Salah satu hal paling menarik dari bekantan adalah kemampuannya berenang. Tidak seperti kebanyakan primata yang cenderung menghindari air, bekantan justru sangat akrab dengan lingkungan perairan. Mereka bahkan mampu menyelam dan berenang hingga puluhan meter, sebuah kemampuan yang jarang dimiliki oleh primata lain.

Kemampuan ini menjadi bagian penting dari adaptasi hidup mereka. Bekantan kerap melompat dari pohon langsung ke sungai untuk berpindah tempat atau menghindari ancaman. Bahkan, beberapa penelitian menyebutkan bahwa bekantan memiliki selaput di antara jari-jarinya, yang membantu mereka berenang lebih efektif.

Dari segi fisik, bekantan memiliki tubuh berbulu cokelat kemerahan dengan bagian wajah yang cenderung tidak berbulu dan berwarna kemerahan. Perutnya terlihat buncit, bukan karena kelebihan lemak, melainkan akibat sistem pencernaan khusus yang membantu mencerna daun dan tumbuhan berserat tinggi.

Hidung panjang pada jantan bukan sekadar ciri unik, tetapi juga berfungsi sebagai alat komunikasi dan penarik perhatian betina. Semakin besar hidungnya, semakin tinggi pula daya tariknya dalam kelompok sosial.

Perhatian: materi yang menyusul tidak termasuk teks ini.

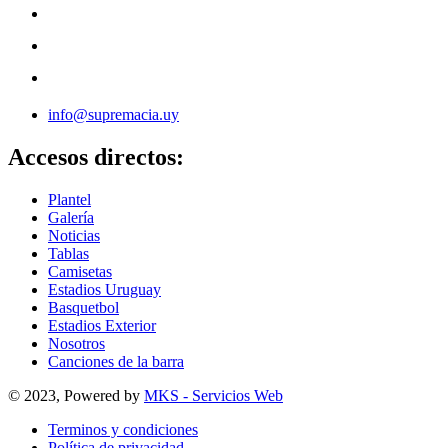
info@supremacia.uy
Accesos directos:
Plantel
Galería
Noticias
Tablas
Camisetas
Estadios Uruguay
Basquetbol
Estadios Exterior
Nosotros
Canciones de la barra
© 2023, Powered by
MKS - Servicios Web
Terminos y condiciones
Política de privacidad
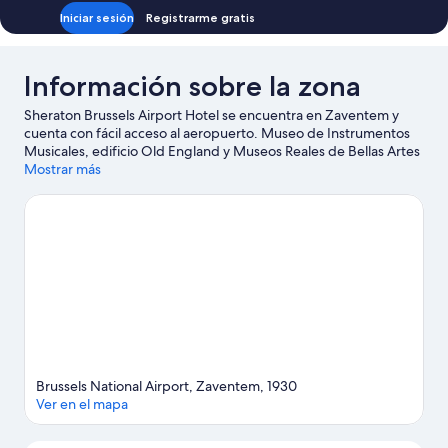
Iniciar sesión
Registrarme gratis
Información sobre la zona
Sheraton Brussels Airport Hotel se encuentra en Zaventem y
cuenta con fácil acceso al aeropuerto. Museo de Instrumentos
Musicales, edificio Old England y Museos Reales de Bellas Artes
son lugares de visita obligada para los aficionados a la cultura;
Mostrar más
añádelos a tu itinerario junto con Plaza La Grand Place y
Atomium. No olvides visitar Mini-Europe: ¡te encantará!
Ver guía
de viaje de Zaventem
Brussels National Airport, Zaventem, 1930
Ver en el mapa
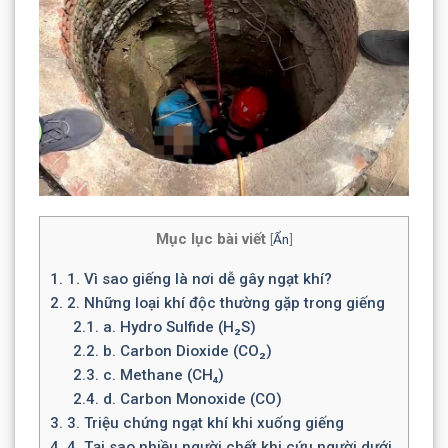
Mục lục bài viết
[
Ẩn
]
1.
1. Vì sao giếng là nơi dễ gây ngạt khí?
2.
2. Những loại khí độc thường gặp trong giếng
2.1.
a. Hydro Sulfide (H₂S)
2.2.
b. Carbon Dioxide (CO₂)
2.3.
c. Methane (CH₄)
2.4.
d. Carbon Monoxide (CO)
3.
3. Triệu chứng ngạt khí khi xuống giếng
4.
4. Tại sao nhiều người chết khi cứu người dưới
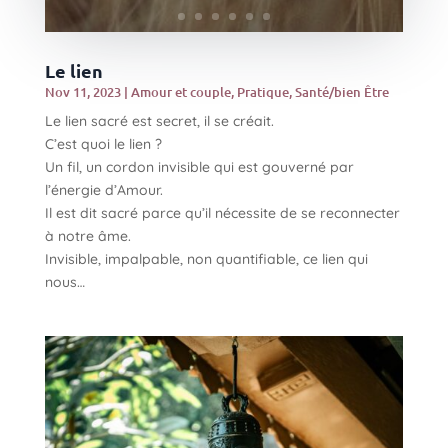
Le lien
Nov 11, 2023
|
Amour et couple
,
Pratique
,
Santé/bien Être
Le lien sacré est secret, il se créait.
C’est quoi le lien ?
Un fil, un cordon invisible qui est gouverné par
l’énergie d’Amour.
Il est dit sacré parce qu’il nécessite de se reconnecter
à notre âme.
Invisible, impalpable, non quantifiable, ce lien qui
nous…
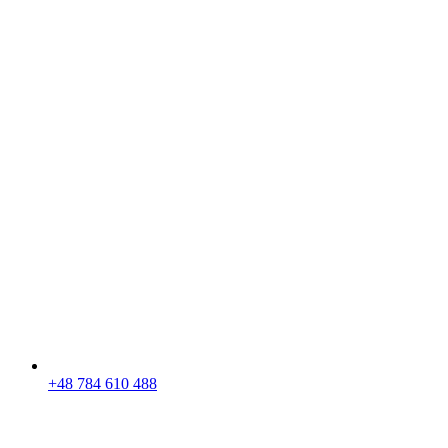
+48 784 610 488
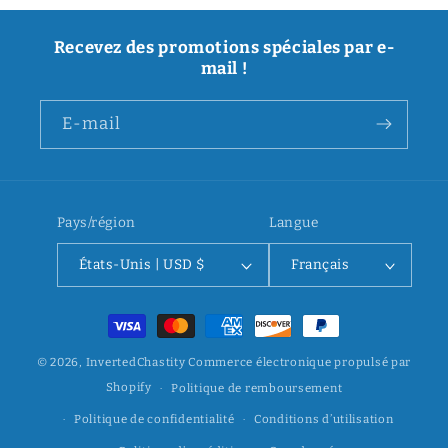
Recevez des promotions spéciales par e-
mail !
E-mail
Pays/région
Langue
États-Unis | USD $
Français
Moyens
de
© 2026,
InvertedChastity
Commerce électronique propulsé par
paiement
Shopify
Politique de remboursement
Politique de confidentialité
Conditions d’utilisation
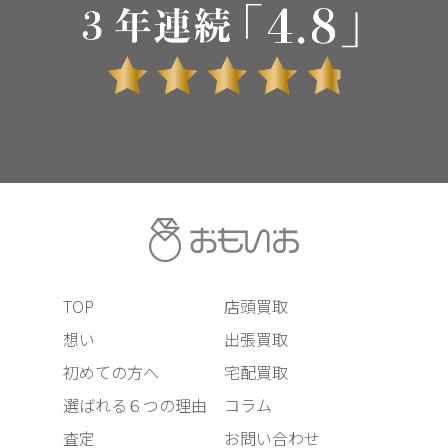
TOP
店頭買取
想い
出張買取
初めての方へ
宅配買取
選ばれる６つの理由
コラム
査定
お問い合わせ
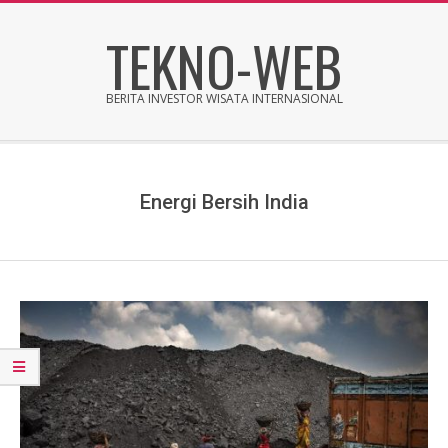
Skip
TEKNO-WEB
to
content
BERITA INVESTOR WISATA INTERNASIONAL
Secondary
Navigation
Menu
Energi Bersih India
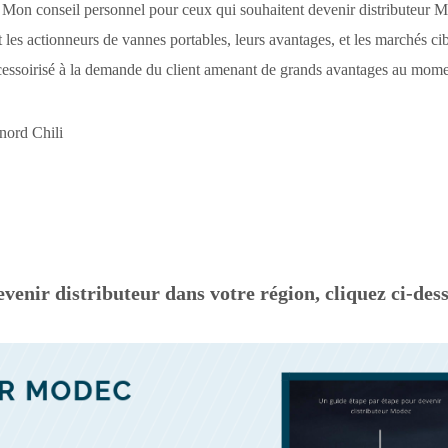
! Mon conseil personnel pour ceux qui souhaitent devenir distributeur 
es actionneurs de vannes portables, leurs avantages, et les marchés cib
t accessoirisé à la demande du client amenant de grands avantages au mome
nord Chili
venir distributeur dans votre région, cliquez ci-des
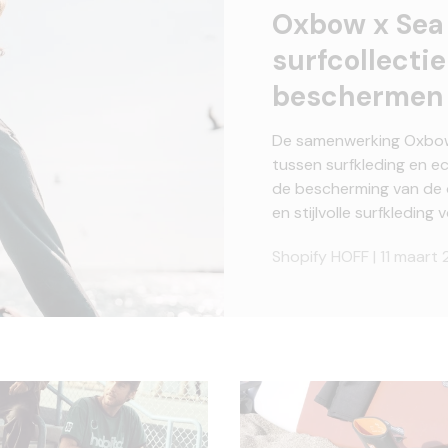
Oxbow x Sea
surfcollecti
beschermen
De samenwerking Oxbow
tussen surfkleding en e
de bescherming van de 
en stijlvolle surfkleding 
Shopify HOFF |
11 maart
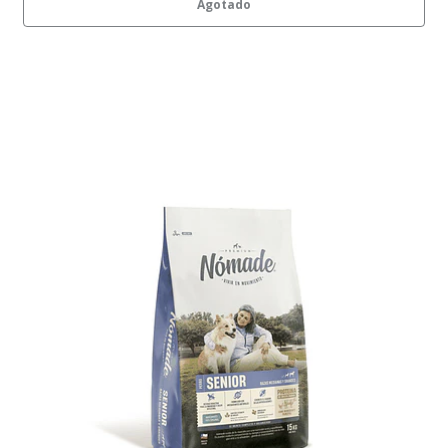
Agotado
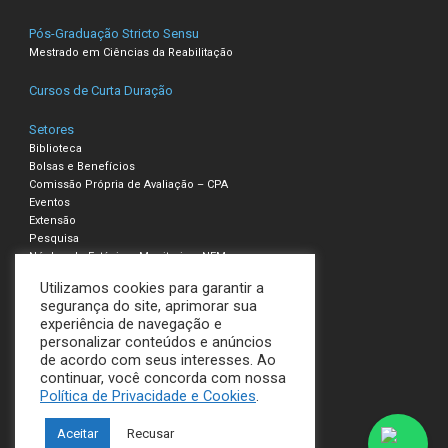
Pós-Graduação Stricto Sensu
Mestrado em Ciências da Reabilitação
Cursos de Curta Duração
Setores
Biblioteca
Bolsas e Benefícios
Comissão Própria de Avaliação – CPA
Eventos
Extensão
Pesquisa
Núcleo de Estágio e Monitoria – NEM
Utilizamos cookies para garantir a
Compliance – Ouvidoria
segurança do site, aprimorar sua
experiência de navegação e
Política de Privacidade e Cookies
personalizar conteúdos e anúncios
Termos de Uso
de acordo com seus interesses. Ao
continuar, você concorda com nossa
UNILAVRAS
Política de Privacidade e Cookies
.
Todos os direitos reservados
Aceitar
Recusar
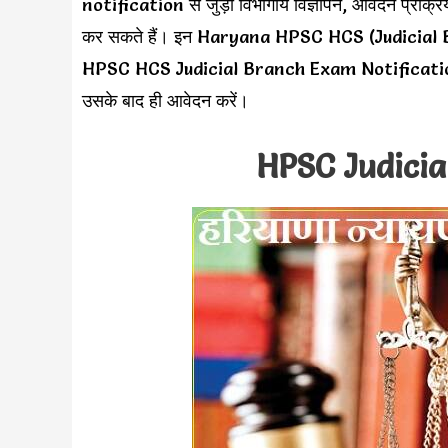
notification से जुड़ी विभागीय विज्ञापन, आवेदन प्रक्रि
कर सकते हैं। इन Haryana HPSC HCS (Judicial Bran
HPSC HCS Judicial Branch Exam Notification 202
उसके बाद ही आवेदन करें।
HPSC Judicia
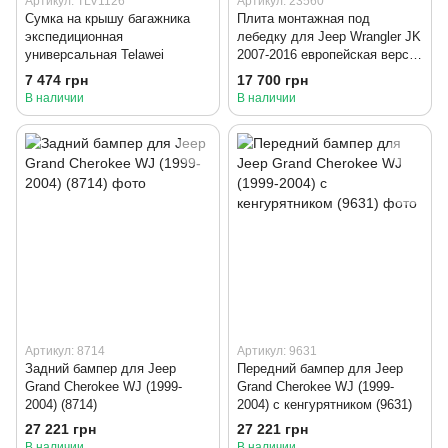
Артикул: TLV1126
Артикул: 23560
Сумка на крышу багажника
Плита монтажная под
экспедиционная
лебедку для Jeep Wrangler JK
универсальная Telawei
2007-2016 европейская версия
(23560)
7 474 грн
17 700 грн
В наличии
В наличии
Артикул: 8714
Артикул: 9631
Задний бампер для Jeep
Передний бампер для Jeep
Grand Cherokee WJ (1999-
Grand Cherokee WJ (1999-
2004) (8714)
2004) с кенгурятником (9631)
27 221 грн
27 221 грн
В наличии
В наличии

Bekantan hidup dalam kelompok sosial yang terstruktur, biasanya terdiri dari satu jantan dominan, beberapa betina, dan anak-anak. Struktur ini dikenal sebagai sistem "one-male group", di mana jantan berperan sebagai pemimpin sekaligus pelindung kelompok.

Selain kelompok utama, terdapat juga kelompok jantan yang hidup terpisah. Kelompok ini biasanya terdiri dari jantan muda yang belum memiliki kelompok sendiri.

Dalam hal pola makan, bekantan termasuk herbivora yang mengonsumsi daun, buah, dan biji-bijian. Menariknya, mereka cenderung menghindari buah yang terlalu manis karena dapat mengganggu sistem pencernaan mereka yang kompleks.

Sebagai satwa endemik, bekantan memiliki peran penting dalam ekosistem hutan Kalimantan. Mereka membantu menjaga keseimbangan lingkungan, terutama dalam penyebaran biji dan pertumbuhan vegetasi.

Namun, di balik keunikannya, bekantan menghadapi ancaman serius. Populasinya terus menurun akibat kerusakan habitat, perburuan, serta alih fungsi lahan menjadi perkebunan dan permukiman. Saat ini, bekantan masuk dalam kategori terancam punah menurut daftar konservasi internasional.

Kondisi ini menjadi perhatian penting bagi berbagai pihak, termasuk pemerintah dan organisasi lingkungan. Upaya konservasi terus dilakukan untuk melindungi habitat alami bekantan, terutama di kawasan hutan mangrove dan daerah aliran sungai.

Bekantan juga memiliki nilai simbolis bagi masyarakat Kalimantan. Hewan ini menjadi maskot fauna Kalimantan Selatan dan sering dijadikan ikon budaya serta pariwisata daerah.

Keunikan bentuk, perilaku, dan habitatnya menjadikan bekantan sebagai salah satu satwa paling khas di Indonesia. Tidak hanya menarik dari sisi visual, tetapi juga penting dari sudut pandang ekologi dan konservasi.

Di tengah ancaman yang ada, keberadaan bekantan menjadi pengingat bahwa kekayaan hayati Indonesia sangat berharga dan perlu dijaga bersama. Melestarikan habitatnya bukan hanya soal menjaga satu spesies, tetapi juga menjaga keseimbangan alam yang lebih luas.

Bekantan bukan sekadar "kera berhidung panjang", melainkan simbol keunikan alam Indonesia yang tidak ditemukan di tempat lain di dunia.